The Greeks got a new finance minister on Wednesday, days after the crisis-hit country’s interim prime minister Lucas Papademos said he was convinced Athens was “more than halfway along the path” to economic growth and recovery. Filippos Sachinidis was promoted from deputy minister after Evangelos Venizelos stepped down to take over the helm of the socialist Pasok party ahead of parliamentary elections which could come as early as next month. Sachinidis is a moderniser and former banker widely seen as a pair of safe hands as the debt-stricken nation navigates its worst crisis in modern times. His appointment was welcomed by both Pasok and the centre right New Democracy, the two parties power-sharing under Papademos, himself a former vice-president of the European Central Bank.

The Times

President Barack Obama flew into Roswell, New Mexico, yesterday to survey a booming oil industry that economists believe could double America’s economic growth rate by the end of the decade. The President will also be hoping that his two-day tour will nullify recent Republican attacks over the rise in gasoline prices. With the US economy apparently on the mend, Republicans have found it increasingly difficult to paint President Obama as the socialist who wrecked America, but they have found fertile ground at garage forecourts. Petrol prices have risen by about a third to $3.86 a gallon in the past two years, largely due to increases in the price of crude oil after political disturbances in North Africa in 2011 and concerns over Iranian production in 2012.

The Daily Telegraph

The Government may “unashamedly back business”, as George Osborne said today, but it was “working households” who earned his support. Businesses were handed another penny off the rate of corporation tax and their call for a cut in the 50p rate of “executive” income tax did not fall on deaf ears. But the gestures were symbolic rather than meaningful. Following the rapturous applause of last year, business could barely muster a tortured smile this time.

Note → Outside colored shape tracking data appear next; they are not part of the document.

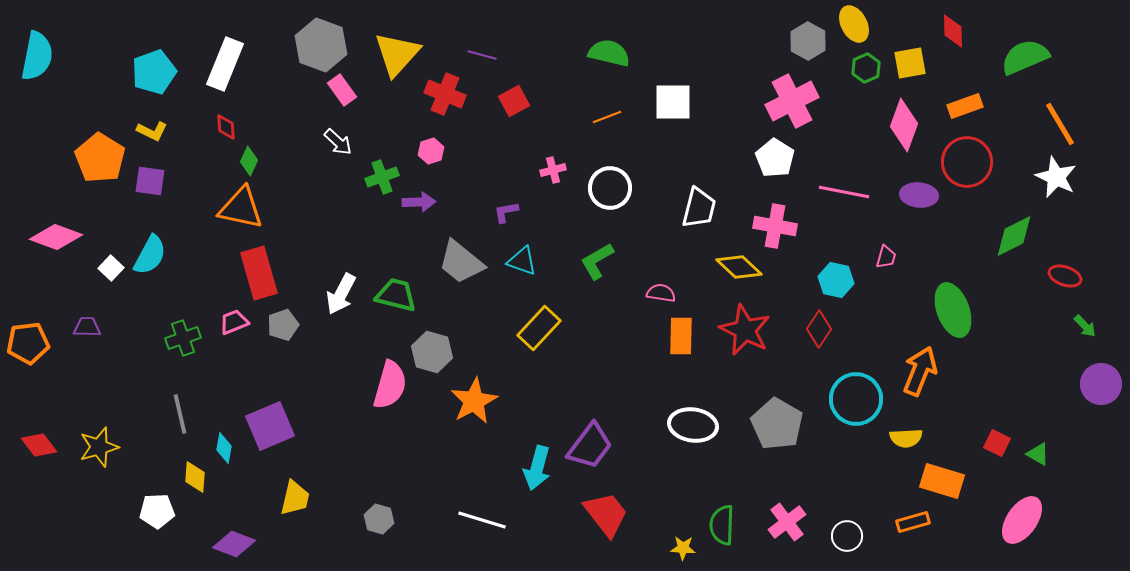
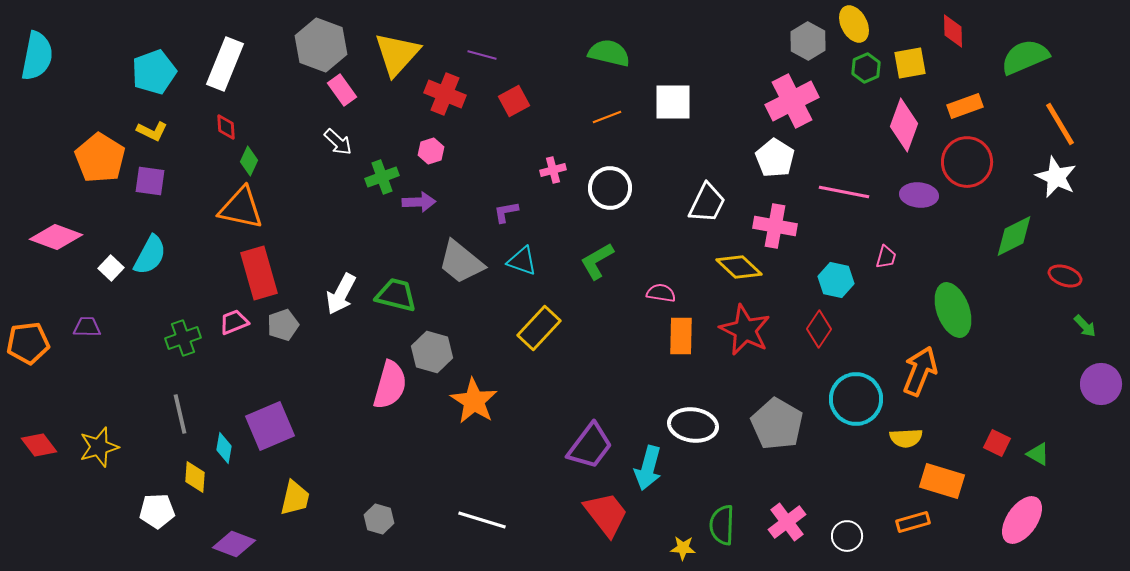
white trapezoid at (699, 208): moved 8 px right, 5 px up; rotated 12 degrees clockwise
orange star at (474, 401): rotated 12 degrees counterclockwise
cyan arrow at (537, 468): moved 111 px right
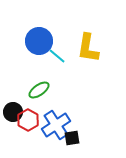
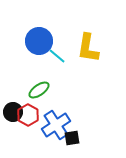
red hexagon: moved 5 px up
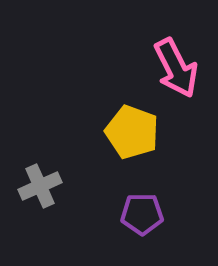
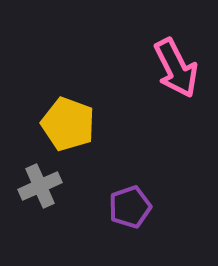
yellow pentagon: moved 64 px left, 8 px up
purple pentagon: moved 12 px left, 7 px up; rotated 18 degrees counterclockwise
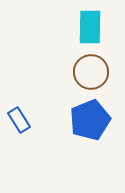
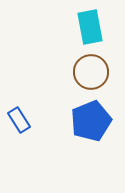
cyan rectangle: rotated 12 degrees counterclockwise
blue pentagon: moved 1 px right, 1 px down
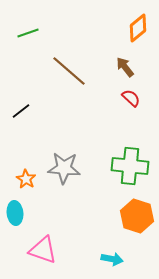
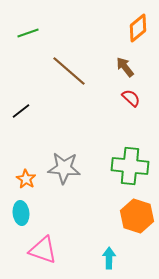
cyan ellipse: moved 6 px right
cyan arrow: moved 3 px left, 1 px up; rotated 100 degrees counterclockwise
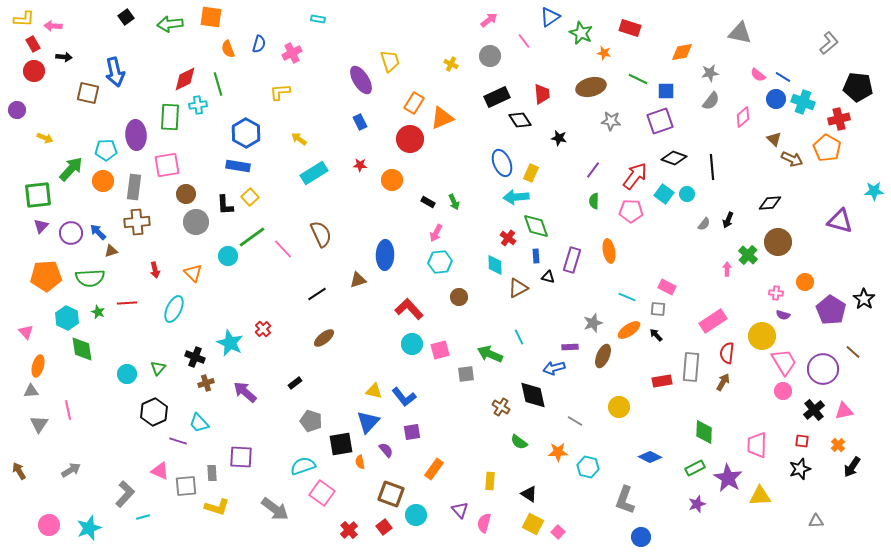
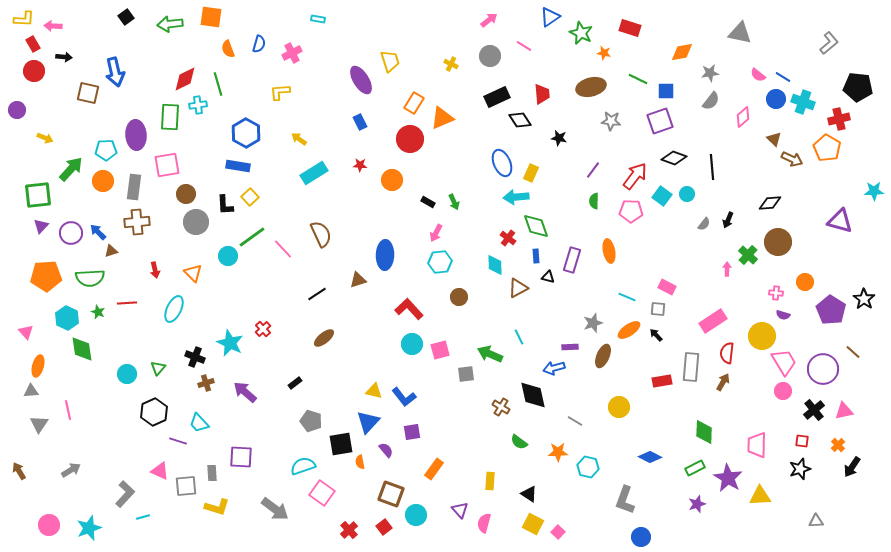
pink line at (524, 41): moved 5 px down; rotated 21 degrees counterclockwise
cyan square at (664, 194): moved 2 px left, 2 px down
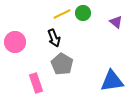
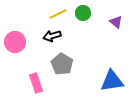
yellow line: moved 4 px left
black arrow: moved 2 px left, 2 px up; rotated 96 degrees clockwise
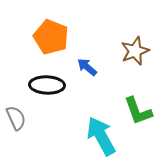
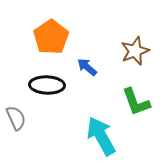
orange pentagon: rotated 16 degrees clockwise
green L-shape: moved 2 px left, 9 px up
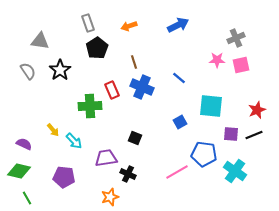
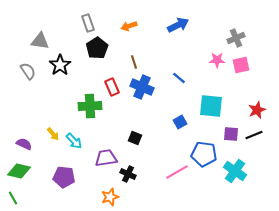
black star: moved 5 px up
red rectangle: moved 3 px up
yellow arrow: moved 4 px down
green line: moved 14 px left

Industry body Oil & Gas UK said the Chancellor’s promise of certainty on decommissioning tax relief and new tax breaks on small and deepwater fields would stimulate tens of billions of pounds of additional investment. The Budget was a “turning point” for industry relations with the Treasury after outrage at the surprise tax rise in last year’s Budget, Oil & Gas UK said. The measure means more than 2bn barrels of the UK’s oil and gas reserves that would otherwise have been left in the ground will now eventually be recovered at no net cost to the Exchequer. The Treasury estimates that the reforms could actually boost its coffers by £1bn over the next five years, due to tax on projects that would not otherwise have gone ahead.